Limitations to this study include recruitment constraints. Due to available resources, there was not complete coverage to recruit during peak admission periods on both sites. In addition, some inpatient stays were so brief that being able to perform all research procedures within a busy, acute clinical setting was difficult.
This study, along with others, has shown that it can be difficult to prevent hospital readmission in a sick population. To take on board all information during a relatively short introduction to our self-management program, while patients are unwell and may have impaired cognition,28 may have contributed to the limited effectiveness of this intervention. Furthermore, all participants received specialist, usual care follow-up, and so their care could already be optimum. However, SPACE for COPD may help increase patient’s self-management ability and confidence in the short term as displayed by the delay in time to readmission. It may be unreasonable to expect a reduction in readmission rates and arguably should not be seen as a negative outcome for the trial; it may be more realistic to anticipate a change in other aspects of successful disease management, for example, health-related quality of life. Analyses of qualitative interviews and health economic data may provide further insight into this and participants’ compliance and adherence to the intervention.

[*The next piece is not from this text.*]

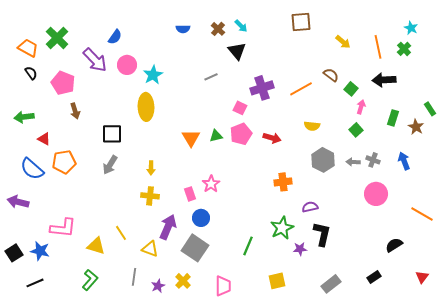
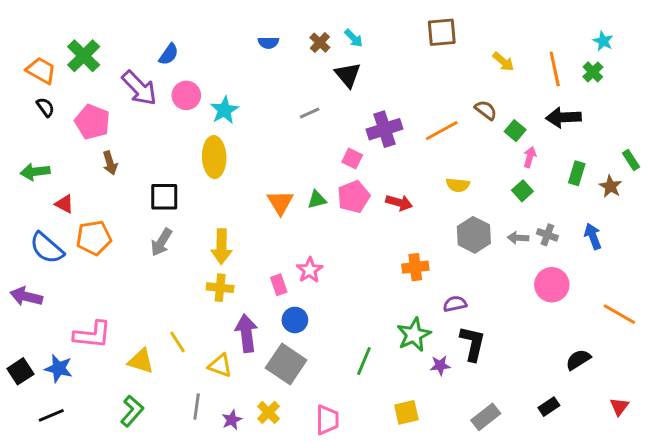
yellow arrow: (151, 168) -> (222, 247), size x1.6
purple arrow: (168, 227) -> (246, 333), turned -30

In conclusion, we found that SPACE for COPD, delivered upon hospital discharge and supported postdischarge, did not reduce readmission rate at 3 months compared to usual care alone. However, we did find that this supported self-management intervention provided some potential benefits in health-related quality of life and delaying time to first readmission, which appears safe, as additional mortality was not incurred, in contrast to findings from other recent studies.
The authors thank the British Lung Foundation for funding, Dr Matthew Richardson for statistical advice, and Leicestershire, Northamptonshire, and Rutland and West Midlands (South) Comprehensive Local Research Networks for screening.

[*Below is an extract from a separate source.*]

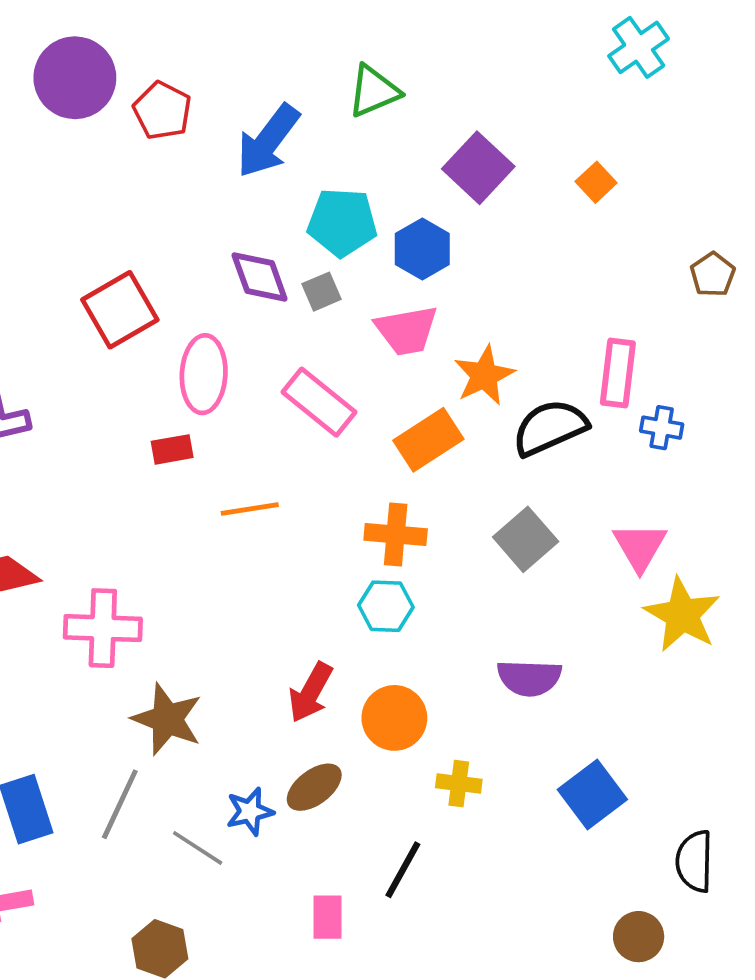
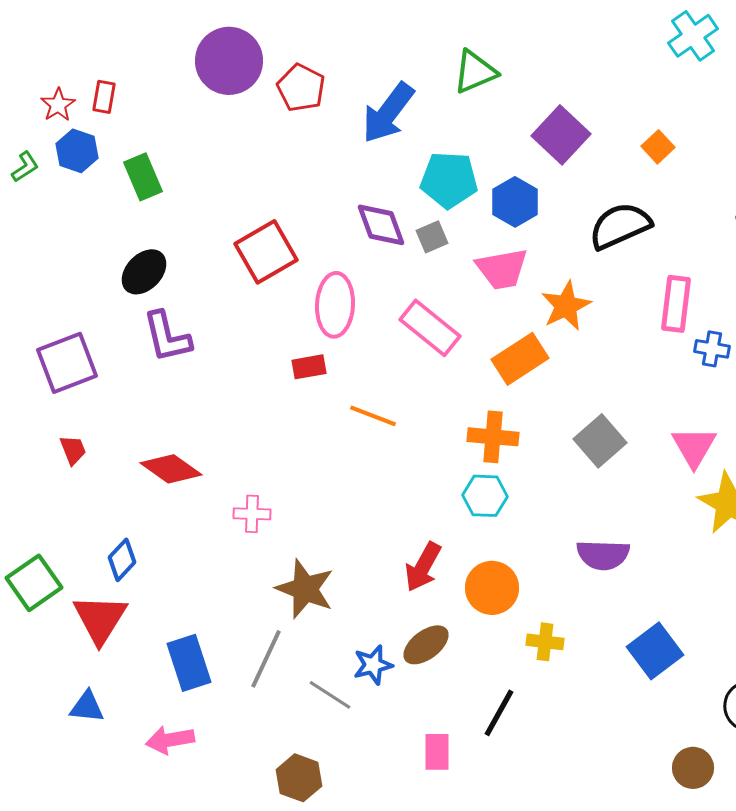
black semicircle: (550, 428) -> (620, 226), moved
orange line: (250, 509) -> (373, 416), turned 30
pink cross: (103, 628) -> (252, 514), size x0.6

Presented as an oral presentation in mini symposium B16 at the American Thoracic Society 18th May 2015 – A Supported Self-Management Programme for Chronic Obstructive Pulmonary Disease (COPD) Upon Hospital Discharge: A Randomized Controlled Trial.
British Lung Foundation grant RB11-2.
All authors contributed toward data analysis, drafting and critically revising the paper and agree to be accountable for all aspects of the work. SJS and KR were supported by the Collaboration for Leadership in Applied Health Research and Care, East and West Midlands, respectively and the NIHR Leicester Respiratory Biomedical Research Unit (BRU). The views expressed are those of the authors and not necessarily those of the NHS, the NIHR, or the Department of Health.
The authors report no conflicts of interest in this work.